This isn't normal remote working life. cover image

This isn't normal remote working life.

Matt Trask • April 22, 2020

Read Time: 4 mins


Ok look. I have worked remotely since last August (2019). In that time, I saw the world go from what was considered normal to normal being oblierated and completely set back. Every blog under the sun is taking this chance to come up with their list of hot tips on how to be successful during this time. My take: fuck that. This isn't a normal time. Nothing about what we are doing is normal right now. So why should we pretend that it is? Is this a new normal? Maybe.

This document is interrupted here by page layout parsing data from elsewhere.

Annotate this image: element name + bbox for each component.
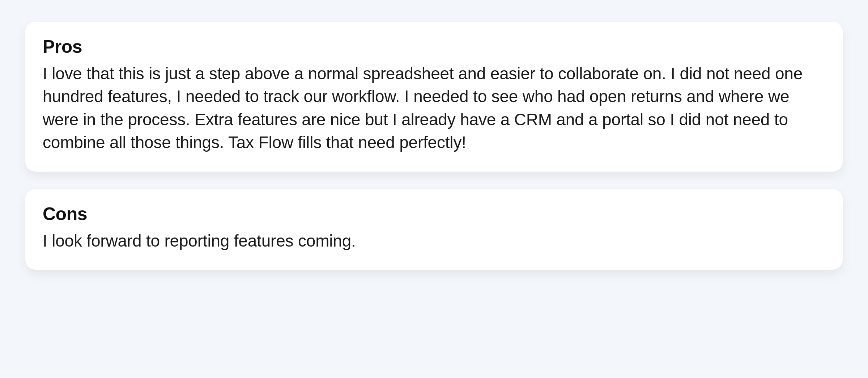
cons-title: Cons <box>43 203 825 224</box>
cons-body: I look forward to reporting features com… <box>43 230 825 252</box>
pros-card: Pros I love that this is just a step abo… <box>25 22 843 172</box>
pros-body: I love that this is just a step above a … <box>43 62 825 154</box>
cons-card: Cons I look forward to reporting feature… <box>25 189 843 270</box>
pros-title: Pros <box>43 36 825 57</box>
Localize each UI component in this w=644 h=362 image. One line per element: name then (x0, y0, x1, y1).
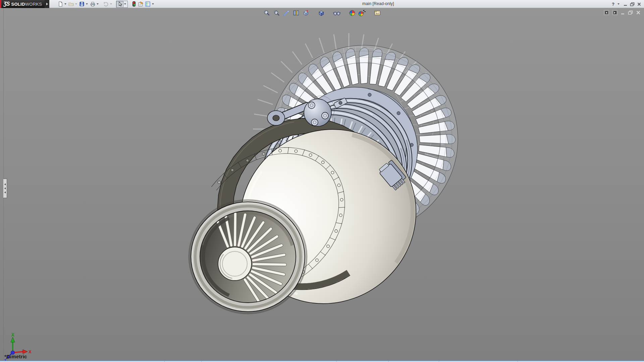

We can't call it a new normal because what tomorrow brings is uncertainty, when in the past we could reasonably predict what tomorrow would bring.

As an employer

As an employer, manager, lead, whatever position of power you might have you can help do a few things.

  1. Reenforce you understand this is a weird time.
  2. Allow your people some grace and space.
  3. Offer your people a place to talk openly and vent.

These three things can take you a good long way. If you are feeling extra generous in a time of uncertainty, offer to buy team members lunch one day. Doesn't have to be all at once, but its a nice gesture that can remove more stress than you would think it does.

Its important to remember that pretty much all of the social structures we have as humans are gone. We can't go to a coffee shop with a friend, grab lunch with our partner, or meet for a happy hour drink with coworkers. Even lunch is a big deal now. We have to be better at planning our grocery trips and if we do order lunch, every dollar spent is calculated out now as a risk, and also we calculate which local business it will do the most good at. Our minds are overburdened by thoughts we once took for granted. Add on children and a spouse at home, and you have a recipe for madness. Kids being out of physical school, themselves navigating remote learning, is a challenge if there arent enough workspaces to go around.

Keep in mind, that when someone makes a transition to remote work full time, there is planning involved. Things like which room becomes a dedicated office are talked about; what things will be purchased such as a desk, a chair, etc. People who turned into remote workers overnight in the past month didn't get this choice and they have to make due with what they have.

All this to be said: no one is doing their best work right now. Even the people who were remote prior to this situation are struggling. I know I am. There are good days where I crank out pull requests and there are days where I can't really point to any tangible progress.

The point to all of this: we all need a little more room to breathe. Let us.

As an employee

First and foremost: be honest with yourself and your team. We are all having good days and bad days. If you are having a bad day, say something. We will understand and we want to help, because then when its someone else's turn for a bad day you can be there to help them. When this is over, we will remember the people who helped when it was roughest for us.

If you can, carve out an area in your home that is your workspace. Treat it like your office you commute to. If you need to trick yourself, take a quick walk outside and put on the music/book/podcast you commute to. Put on real clothes too. Sure its nice to wear gym shorts all day, but putting on clothes can help your brain recognize its time to work.

If you are in a senior role, reach out to those on the team who you think might be struggling. Just say hey, and have a friendly conversation. Don't bring up the world that is currently on fire, but just talk and be a friend. A lot of people went from extroverted and out with friends to being a shut in. A friendly conversation with no overarching tones of "holy shit this sucks" can really help someone.

One thing that has helped me during this is that I keep a note in Bear (a note taking app for Mac) where I put any and all compliments I get at work. When I feel myself getting down, I look at that and it reminds me that I am worth more than what my mind thinks I am and there is positive things going on.

Final Thoughts

I know the cliche is "we are in this together" and obvoiusly we are. However it's fine to admit this sucks. It's fine to admit you feel an immeasurable amount of pressure kicking you in the face repeatedly. It ok to admit "no, I'm not doing ok" when someone asks how things are. The more vulnerable we allow ourselves to be, the more true we are to those around us. The more true we are, the more resilient we become to adversity and difficulty.